ACTIVITY => Every line of the data that includes "education" should be copied out.

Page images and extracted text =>
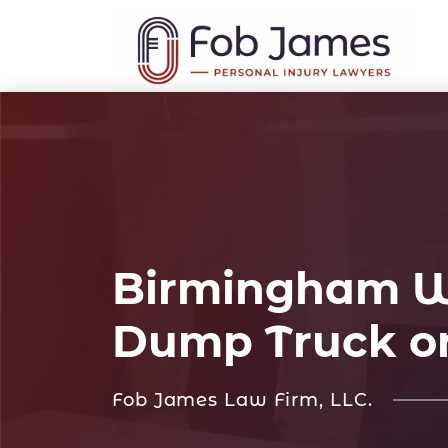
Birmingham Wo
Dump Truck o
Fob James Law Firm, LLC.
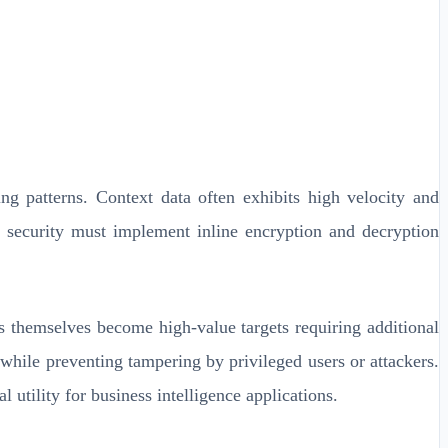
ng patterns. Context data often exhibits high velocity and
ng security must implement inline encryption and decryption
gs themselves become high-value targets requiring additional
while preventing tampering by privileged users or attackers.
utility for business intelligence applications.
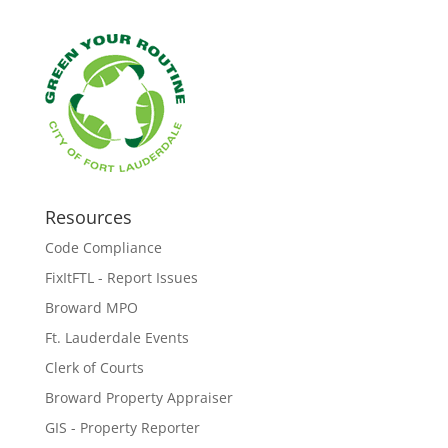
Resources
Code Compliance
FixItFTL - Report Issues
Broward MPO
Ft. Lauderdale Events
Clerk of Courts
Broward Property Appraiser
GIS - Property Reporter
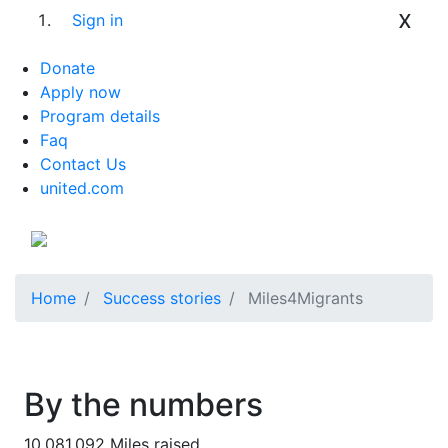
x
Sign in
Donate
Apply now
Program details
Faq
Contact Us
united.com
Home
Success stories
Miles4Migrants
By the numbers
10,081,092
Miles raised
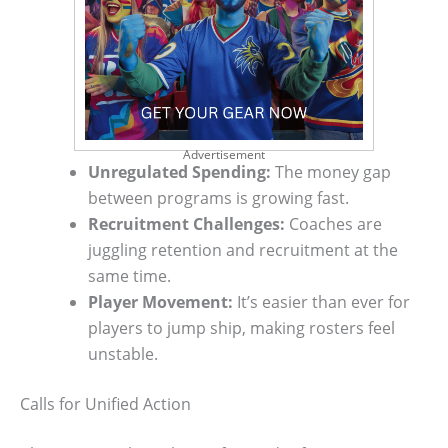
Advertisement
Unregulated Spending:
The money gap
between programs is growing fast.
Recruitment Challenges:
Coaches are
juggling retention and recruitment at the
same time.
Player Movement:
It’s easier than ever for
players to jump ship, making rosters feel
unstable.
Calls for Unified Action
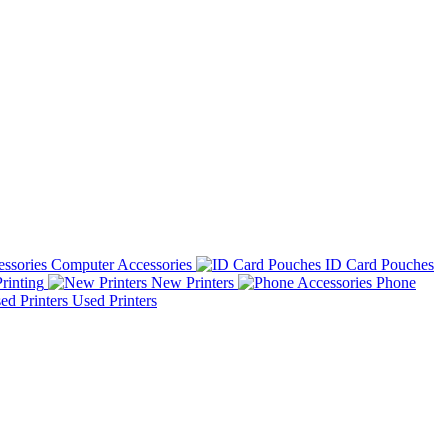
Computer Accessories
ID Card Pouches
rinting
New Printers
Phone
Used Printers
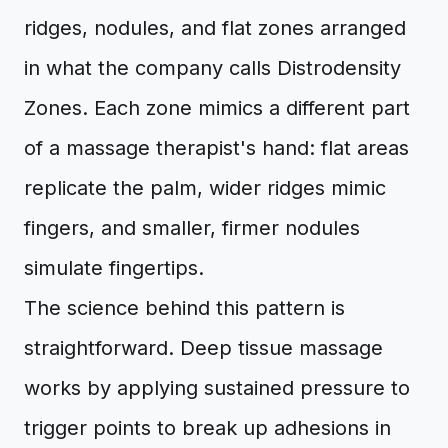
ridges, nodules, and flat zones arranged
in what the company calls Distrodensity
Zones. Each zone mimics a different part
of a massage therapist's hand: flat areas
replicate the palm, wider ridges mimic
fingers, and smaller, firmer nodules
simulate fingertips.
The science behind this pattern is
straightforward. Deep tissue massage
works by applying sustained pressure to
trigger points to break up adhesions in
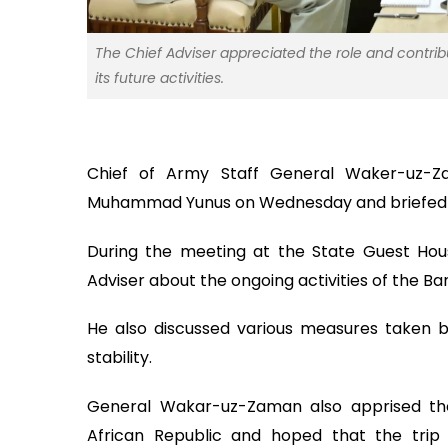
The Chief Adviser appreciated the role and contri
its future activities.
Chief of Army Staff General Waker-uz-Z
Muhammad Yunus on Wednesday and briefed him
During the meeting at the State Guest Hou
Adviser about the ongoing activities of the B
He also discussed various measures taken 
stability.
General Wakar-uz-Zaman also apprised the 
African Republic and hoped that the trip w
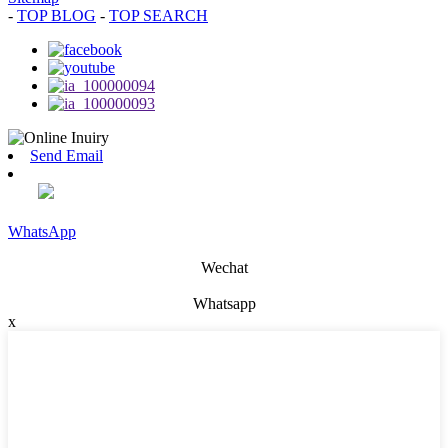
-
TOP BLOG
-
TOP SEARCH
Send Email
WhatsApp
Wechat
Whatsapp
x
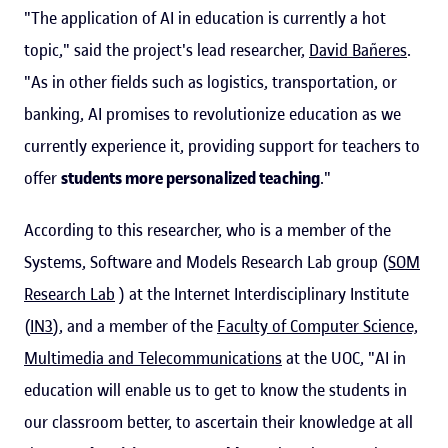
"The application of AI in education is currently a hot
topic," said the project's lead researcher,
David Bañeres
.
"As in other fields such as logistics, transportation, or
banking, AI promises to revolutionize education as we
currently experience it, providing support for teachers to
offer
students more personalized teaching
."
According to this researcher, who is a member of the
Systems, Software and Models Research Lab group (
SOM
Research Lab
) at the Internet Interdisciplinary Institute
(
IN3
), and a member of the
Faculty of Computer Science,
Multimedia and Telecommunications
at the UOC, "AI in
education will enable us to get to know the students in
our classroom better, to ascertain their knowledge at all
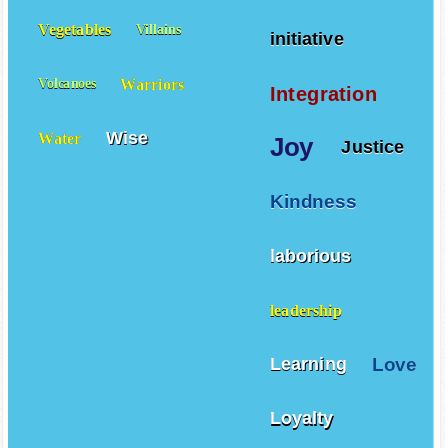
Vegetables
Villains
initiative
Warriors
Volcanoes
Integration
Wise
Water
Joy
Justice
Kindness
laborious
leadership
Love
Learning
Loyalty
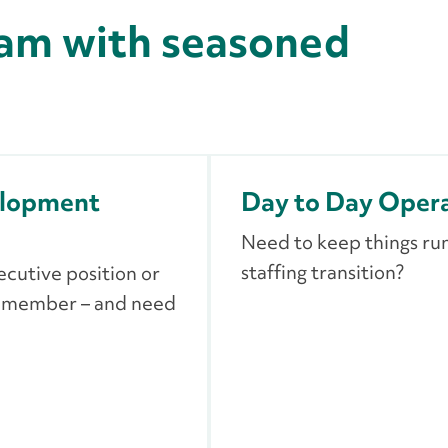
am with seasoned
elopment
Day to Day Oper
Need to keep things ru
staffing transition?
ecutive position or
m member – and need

EXERCISE ANSWER =>
"The application of AI in education is currently a hot
banking, AI promises to revolutionize education as we
education will enable us to get to know the students in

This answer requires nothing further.